Яша попятился назад, но в это время был опрокинут ударом в лицо.
Просчитав затылком каменные ступени и на мгновение потеряв сознание, стал
приподыматься. Увидел сквозь заливающую глаза кровь, как замахивается
железной трубой человек в котелке, напяленном на уши. Яша машинально спрятал
руки за спину: удар такой трубой по рукам, и -- ты больше не хирург...
На счастье Яши, из дверей квартиры, расположенной на первом этаже,
выкатилась старушка с кошелкой. Оглядевшись, она кинулась обратно в свою
комнатку и закричала в открытое окно пронзительным диким голосом: -- Караул,
убивают доктора! Убивец в шляпе! Убивают, люди добрые!
"Воспитательную бригаду" как ветром сдуло... Яшу доставили в Первую
Градскую с легким сотрясением мозга и многочисленными кровоподтеками. Глаз
опух и почти затек. У щиколотки обнаружили трещину в кости, и Яша до зимы
ходил с костылем. Радиостанции мира передали об этом скупо. В Москве уже
били юных демонстрантов, поэтов-диссидентов -- тема была не нова.
А спустя неделю и Сергуня получил весточку-повестку на официальном
бланке, -- явиться к районному психиатору. На этот раз его спасли Володя
Буковский и Наум: тема "психушек" Западу еще не приелась--
Свою чашу Сергуня испил в декабре 1971 года, когда он, наконец, подал в
ОВИР документы, а те, как водится, потребовали "справочку" с места работы.

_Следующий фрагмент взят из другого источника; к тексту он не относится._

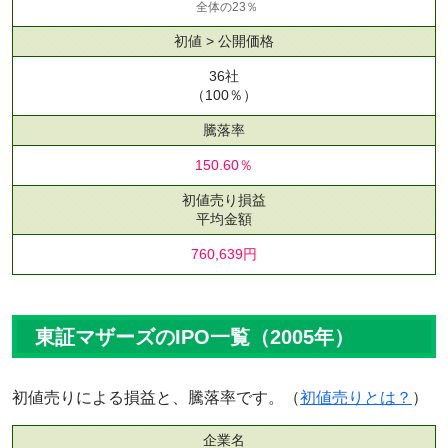
全体の23％
初値 > 公開価格
36社
（100％）
騰落率
150.60％
初値売り損益
平均金額
760,639円
東証マザーズのIPO一覧（2005年）
初値売りによる損益と、騰落率です。（
初値売りとは？
）
企業名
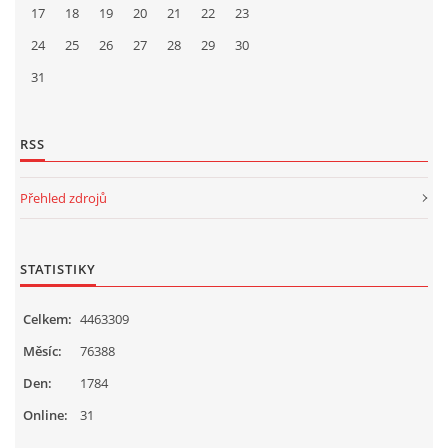
17
18
19
20
21
22
23
24
25
26
27
28
29
30
31
RSS
Přehled zdrojů
STATISTIKY
Celkem:
4463309
Měsíc:
76388
Den:
1784
Online:
31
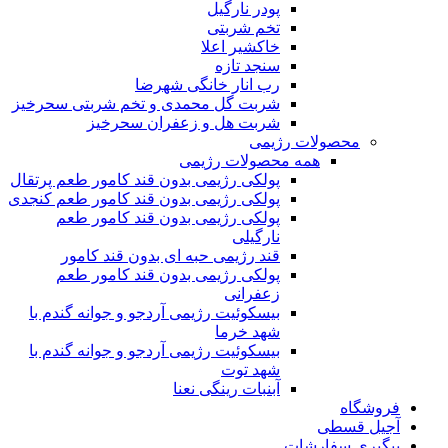
پودر نارگیل
تخم شربتی
خاکشیر اعلا
سنجد تازه
رب انار خانگی شهرضا
شربت گل محمدی و تخم شربتی سحرخیز
شربت هل و زعفران سحرخیز
محصولات رژیمی
همه محصولات رژیمی
پولکی رژیمی بدون قند کامور طعم پرتقال
پولکی رژیمی بدون قند کامور طعم کنجدی
پولکی رژیمی بدون قند کامور طعم
نارگیلی
قند رژیمی حبه ای بدون قند کامور
پولکی رژیمی بدون قند کامور طعم
زعفرانی
بيسکوئيت رژیمی آردجو و جوانه گندم با
شهد خرما
بيسکوئيت رژیمی آردجو و جوانه گندم با
شهد توت
آبنبات رینگی نعنا
فروشگاه
آجیل قسطی
پیگیری سفارشات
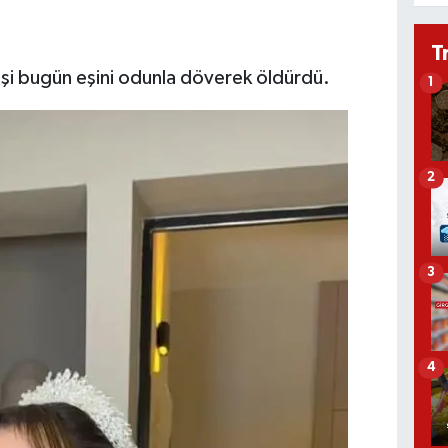
T
işi bugün eşini odunla döverek öldürdü.
1
2
3
4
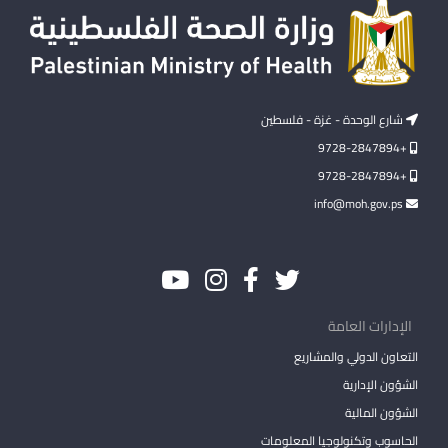
شارع الوحدة - غزة - فلسطين
+9728-2847894
+9728-2847894
info@moh.gov.ps
الإدارات العامة
التعاون الدولي والمشاريع
الشؤون الإدارية
الشؤون المالية
الحاسوب وتكنولوجيا المعلومات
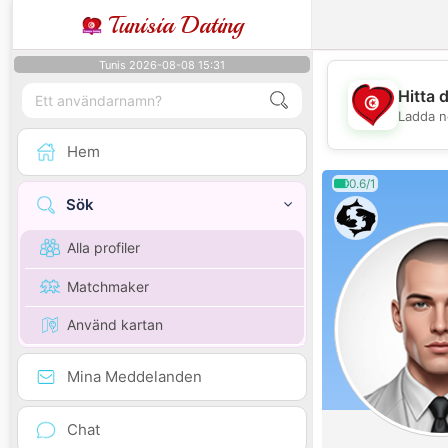
Tunisia Dating
Tunis 2026-08-08 15:31
Hitta 
Ladda n
Hem
0.6/1
Sök
Alla profiler
Matchmaker
Använd kartan
Mina Meddelanden
Chat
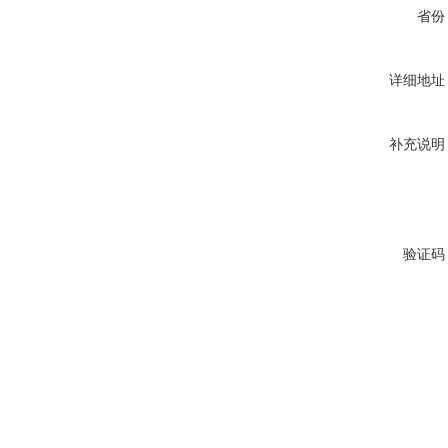
省份
详细地址
补充说明
验证码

"Справочка" (об этом знали все) не была нужна никому. Ни ОВИРУ, ни
Сергуне. Это была торопливо воздвигнутая партийной властью "пыточная мера",
которую, как известно. не все выдерживали. Пожилые люди, случалось, падали
замертво.
Ордена Трудового Красного Знамени институт готовился к "делу Сергея
Гурова" задолго. Конференц-зал был набит битком. Поначалу партийный
следователь из райкома сообщил, что, как установлено соответствующими
органами, Сергей Гуров вовсе не Гуров, а Гур-Каган, свое истинное
происхождение от народа скрыл. И то, что он был допущен к студентам,
непростительное ротозейство дирекции вуза и всех, кто его покрывал. Затем
устрашенный зал часа три кричал, что "пресловутый доцент" Гур-Каган не
случайно "пролез в ряды", что он агент мирового сионизма, жулик, изменник
Родины-матери, "яблоко от яблони далеко не падает", место Гуру-Кагану в
тюрьме или Биробиджане и что справки изменнику никакой не выдавать, а
передать дело городскому прокурору.
Институтский слесарь, приглашенный как "истинно-русский человек" и
"голос самого народа" в первый ряд, харкнул "изменнику Родины" в лицо.
Поскольку истинно-русский человек был в сильном подпитии, его тут же увели,
но "проработка" после его выдворения не ослабла. Напротив, набрала силу,
особенно когда в синих глазах Сергуни мелькнул испуг...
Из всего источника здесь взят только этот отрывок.